» Task statement
A faithful copy is needed of the lines below from the one with "của các lực lượng chức năng, cần phả" up to and including the one with "Privacy e Cookie Policy"; set it down with no pictures and no other lines.

» Page images and extracted text
----

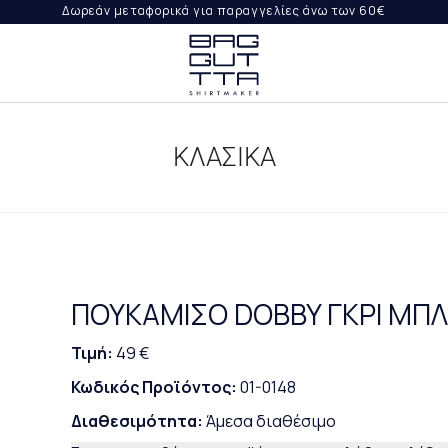
Δωρεάν μεταφορικά για παραγγελίες άνω των 60€
ΨΤΕ
ΙΛΉ
ΚΛΑΣΙΚΑ
ΟΡΈΣ
ΡΑΓΓΕΛΊΑ
ΠΟΥΚΑΜΙΣΟ DOBBY ΓΚΡΙ ΜΠ
Τιμή:
49 €
Κωδικός Προϊόντος:
01-0148
Διαθεσιμότητα:
Άμεσα διαθέσιμο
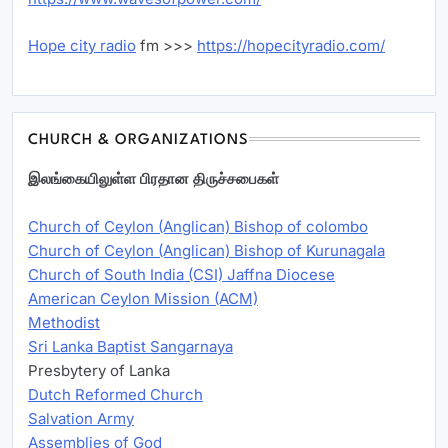
Hope city radio
fm >>>
https://hopecityradio.com/
CHURCH & ORGANIZATIONS
இலங்கையிலுள்ள பிரதான திருச்சபைகள்
Church of Ceylon (Anglican) Bishop of colombo
Church of Ceylon (Anglican) Bishop of Kurunagala
Church of South India (CSI) Jaffna Diocese
American Ceylon Mission (ACM)
Methodist
Sri Lanka Baptist Sangarnaya
Presbytery of Lanka
Dutch Reformed Church
Salvation Army
Assemblies of God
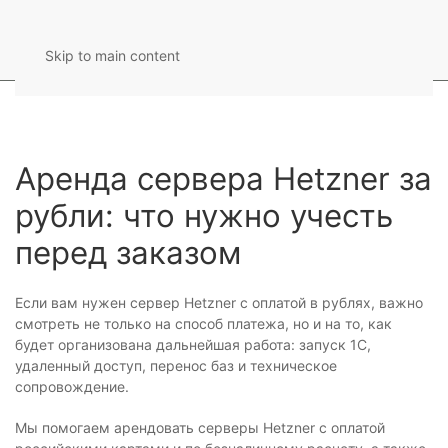
Skip to main content
Аренда сервера Hetzner за
рубли: что нужно учесть
перед заказом
Если вам нужен сервер Hetzner с оплатой в рублях, важно
смотреть не только на способ платежа, но и на то, как
будет организована дальнейшая работа: запуск 1С,
удаленный доступ, перенос баз и техническое
сопровождение.
Мы помогаем арендовать серверы Hetzner с оплатой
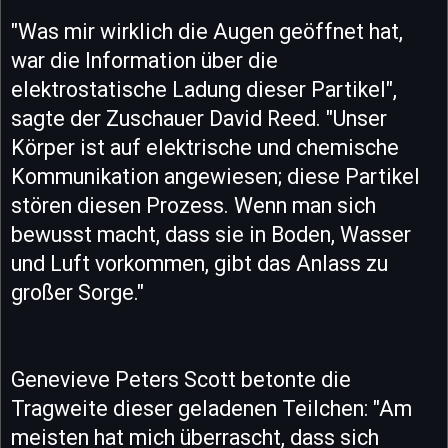
"Was mir wirklich die Augen geöffnet hat,
war die Information über die
elektrostatische Ladung dieser Partikel",
sagte der Zuschauer David Reed. "Unser
Körper ist auf elektrische und chemische
Kommunikation angewiesen; diese Partikel
stören diesen Prozess. Wenn man sich
bewusst macht, dass sie in Boden, Wasser
und Luft vorkommen, gibt das Anlass zu
großer Sorge."
Genevieve Peters Scott betonte die
Tragweite dieser geladenen Teilchen: "Am
meisten hat mich überrascht, dass sich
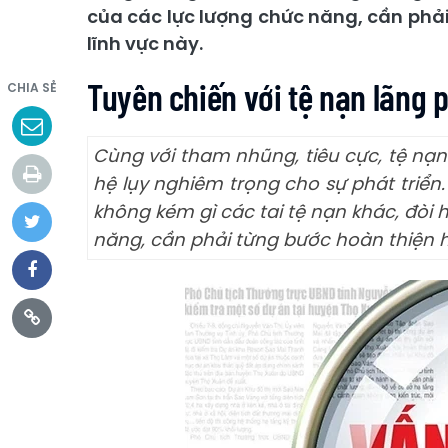
của các lực lượng chức năng, cần phả
lĩnh vực này.
Tuyên chiến với tệ nạn lãng p
CHIA SẺ
Cùng với tham nhũng, tiêu cực, tệ nạn
hệ lụy nghiêm trọng cho sự phát triển.
không kém gì các tai tệ nạn khác, đòi 
năng, cần phải từng bước hoàn thiện h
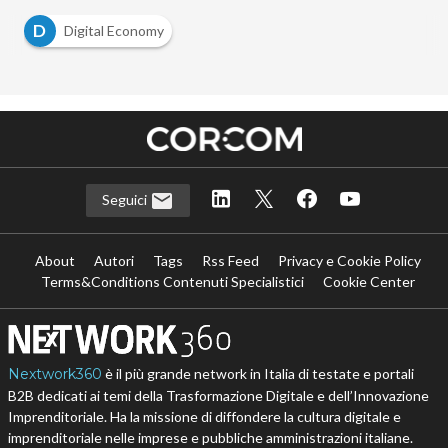
D
Digital Economy
Seguici
About
Autori
Tags
Rss Feed
Privacy e Cookie Policy
Terms&Conditions Contenuti Specialistici
Cookie Center
Nextwork360
è il più grande network in Italia di testate e portali
B2B dedicati ai temi della Trasformazione Digitale e dell’Innovazione
Imprenditoriale. Ha la missione di diffondere la cultura digitale e
imprenditoriale nelle imprese e pubbliche amministrazioni italiane.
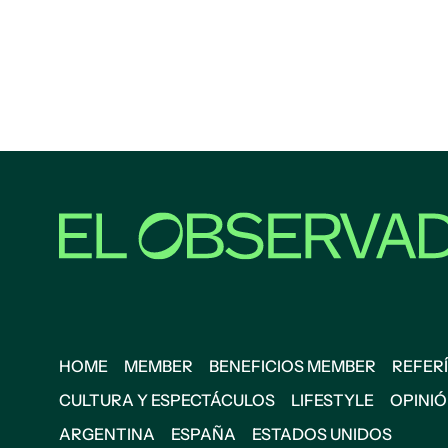
HOME
MEMBER
BENEFICIOS MEMBER
REFERÍ
CULTURA Y ESPECTÁCULOS
LIFESTYLE
OPINI
ARGENTINA
ESPAÑA
ESTADOS UNIDOS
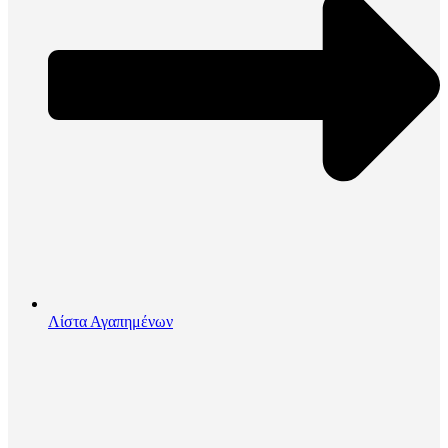
Λίστα Αγαπημένων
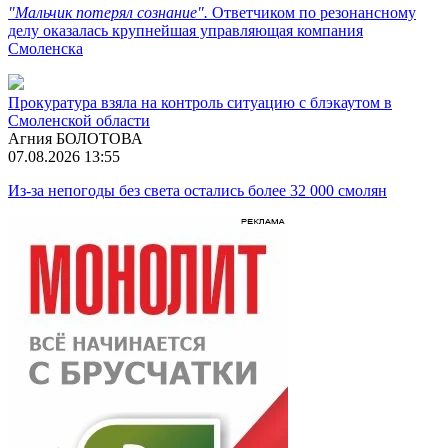
"Мальчик потерял сознание".
Ответчиком по резонансному
делу оказалась крупнейшая управляющая компания
Смоленска
Прокуратура взяла на контроль ситуацию с блэкаутом в
Смоленской области
Агния БОЛОТОВА
07.08.2026 13:55
Из-за непогоды без света остались более 32 000 смолян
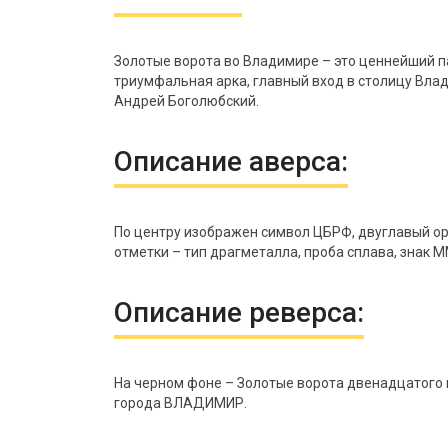
Золотые ворота во Владимире – это ценнейший п
триумфальная арка, главный вход в столицу Влад
Андрей Боголюбский.
Описание аверса:
По центру изображен символ ЦБРФ, двуглавый оре
отметки – тип драгметалла, проба сплава, знак 
Описание реверса:
На черном фоне – Золотые ворота двенадцатого в
города ВЛАДИМИР.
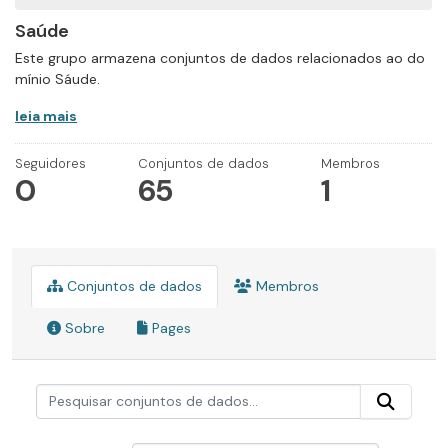
Saúde
Este grupo armazena conjuntos de dados relacionados ao do
mínio Sáude.
leia mais
Seguidores
Conjuntos de dados
Membros
0
65
1
Conjuntos de dados
Membros
Sobre
Pages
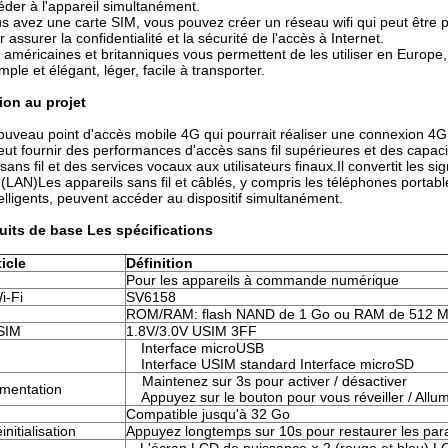
der à l'appareil simultanément.
s avez une carte SIM, vous pouvez créer un réseau wifi qui peut être pa
ssurer la confidentialité et la sécurité de l'accès à Internet.
 américaines et britanniques vous permettent de les utiliser en Europe, 
ple et élégant, léger, facile à transporter.
ion au projet
veau point d'accès mobile 4G qui pourrait réaliser une connexion 4G 
t fournir des performances d'accès sans fil supérieures et des capa
sans fil et des services vocaux aux utilisateurs finaux.Il convertit les
(LAN)Les appareils sans fil et câblés, y compris les téléphones portable
telligents, peuvent accéder au dispositif simultanément.
uits de base
Les spécifications
icle
Définition
Pour les appareils à commande numérique
i-Fi
SV6158
ROM/RAM: flash NAND de 1 Go ou RAM de 512 
SIM
1.8V/3.0V USIM 3FF
Interface microUSB
Interface USIM standard Interface microSD
Maintenez sur 3s pour activer / désactiver
imentation
Appuyez sur le bouton pour vous réveiller / Allu
Compatible jusqu'à 32 Go
nitialisation
Appuyez longtemps sur 10s pour restaurer les par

----

» Response for this exercise
của các lực lượng chức năng, cần phả
lĩnh vực này.
Tuyên chiến với tệ nạn lãng p
CHIA SẺ
Cùng với tham nhũng, tiêu cực, tệ nạn
hệ lụy nghiêm trọng cho sự phát triển.
không kém gì các tai tệ nạn khác, đòi 
năng, cần phải từng bước hoàn thiện h
D
Digital Economy
Seguici
About
Autori
Tags
Rss Feed
Privacy e Cookie Policy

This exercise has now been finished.